Fatal Dysrhythmia Following Potassium Replacement for Hypokalemic Periodic Paralysis

 

Author Affiliation
Imdad Ahmed, MD University of Minnesota Medical School, Minneapolis MN
Sridhar S. Chilimuri, MBBS Bronx Lebanon Hospital Center, Bronx NY

ABSTRACT

We present a case of fatal rebound hyperkalemia in a patient with thyrotoxic periodic paralysis (TPP) treated with potassium supplementation. Although TPP is a rare hyperthyroidism-related endocrine disorder seen predominantly in men of Asian origin, the diagnosis should be considered in patients of non-Asian origins presenting with hypokalemia, muscle weakness or acute paralysis. The condition may present as a life threatening emergency and unfamiliarity with the disease could result in a fatal outcome. Immediate therapy with potassium chloride supplementation may foster a rapid recovery of muscle strength and prevent cardiac arrhythmias secondary to hypokalemia, but with a risk of rebound hyperkalemia.

INTRODUCTION

Hypokalemic paralysis is a rare cause of muscle weakness and cardiac arrhythmias that primarily affects male patients of Asian descent.

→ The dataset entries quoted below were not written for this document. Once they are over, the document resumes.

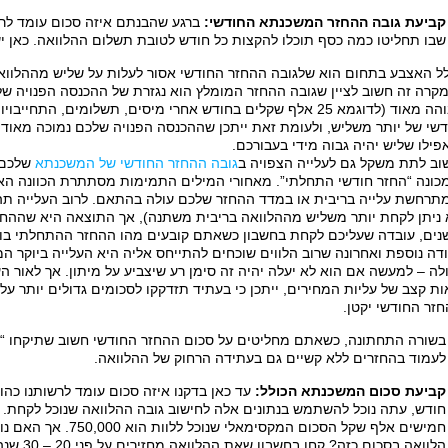
קביעת גובה ההחזר המשכנתא החודשי:
ברגע שהבנתם איזה סכום עומד לרש
שבו תחליטו כמה כסף תוכלו להקצות כל חודש לטובת תשלום ההלוואה. כאן י
ל האצבע בתחום הוא שלגובה ההחזר החודשי אסור לעלות על שליש מההלוואה,
מקרה זה חשוב לציין שגובה ההחזר המומלץ הוא נגזרת של ההכנסה הפנויה של
גבוהה מאוד (לדוגמא 25 אלף שקלים בחודש אחרי מיסים, תשלומים, התח
פילו שליש יהיה גבוה מידי בעבורכם.
וב לתת משקל גם לעלייה הצפויה ב
גובה ההחזר החודשי של המשכנתא
שלכם. 
כונה “החזר חודשי התחלתי”. מאחורי המילים התמימות מסתתרת הכוונה הא
תרחשת עלייה בריבית או במדד ההחזר שלכם עולה בהתאם. לרוב העלייה תהיה
 ניתן לקחת יותר משליש מההלוואה בריבית משתנה), אך התוצאה היא שההחזר
נים, עובדה שעליכם לקחת בחשבון כשאתם קובעים מהו ההחזר ההתחלתי בו תה
ודה נוספת ואחרונה שרוב הלווים שוכחים להתייחס אליה היא העלייה ביוקר המ
ולה – למעשה אם הוא לא יעלה יהיה זה סימן רע שיצביע על מיתון. אך לאור 
ות קצב של עליות המחירים, ייתכן כי בעתיד תזדקקו לסכומים גדולים יותר ע
חזר החודשי יקטן.
בשורה התחתונה, כשאתם מחליטים על סכום ההחזר החודשי חשוב שתיקחו “מר
לעמוד בהחזרים ללא קשיים גם בעתידה הרחוק של ההלוואה.
קביעת סכום המשכנתא הכולל:
עד כאן בדקנו איזה סכום עומד לרשותנו כהון
חודש, עתה נוכל להשתמש בנתונים אלה לחישוב גובה ההלוואה שנוכל לקחת. א
חמישים אלף שקל הסכום המקס
הלוואה בסכ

Because it is rare in non-Asians1 it can be misdiagnosed. Thyrotoxic periodic paralysis (TPP) is caused by a sudden shift of potassium into cells, leading to hypokalemia and muscle weakness and can lead to near-fatal or fatal arrhythmias. Immediate therapy with potassium chloride supplementation may foster a rapid recovery from weakness and prevent arrhythmias but risks rebound hyperkalemia.1,2 We present a case of fatal rebound hyperkalemia in a patient with TPP treated with potassium.

CASE REPORT

A 40-year-old Hispanic woman called 911 for worsening chest tightness, generalized weakness and vomiting of two days. On arrival, paramedics performed an EKG that revealed sustained monomorphic ventricular tachycardia at 160–180 beats/minute. Blood pressure and oxygen saturation were normal. She was treated with 40 mg intravenous lidocaine after which she converted to normal sinus rhythm. In the emergency department (ED), she was alert and complained of weakness of all four extremities. She denied shortness of breath. She had a history of hyperthyroidism and hypertension but took no medicines. Vital signs were blood pressure of 126/70 mm of Hg, pulse of 90 beats/minute and respiratory rate of 18 breaths/minute. She was afebrile, and oxygen saturation was 96% in room air. Cardiac and lung examinations were normal. There was no thyromegaly. Neurological examination showed 2/6 strength and hypoactive reflexes in all four extremities. Cranial nerves and sensations were normal. Initial laboratory tests showed potassium of 2.3 mEq/L (normal: 3.5–5.5mEq/L) with normal anion gap. Magnesium, chloride, calcium and creatinine were normal. Urinary toxicology screen was negative. A 12-lead electrocardiogram showed normal sinus rhythm. In the ED the patient received 40 mEq of oral potassium chloride, and intravenous (IV) potassium was started at 20 mEq/hour. Repeat laboratory testing after three hours showed potassium of 1.9 mEq/L. Thyroid-stimulating hormone was low (0.01μunit/ml; normal: 0.5–5.0 μunit/ml) with high free thyroxine (7.77 ng/dL; normal: 0.75 to 1.8 ng/dL). The patient complained of worsening weakness in her legs. She was given additional 40 mEq of oral potassium. Potassium was increased to 30 mEq/hour IV, and the patient was admitted to medical intensive care unit.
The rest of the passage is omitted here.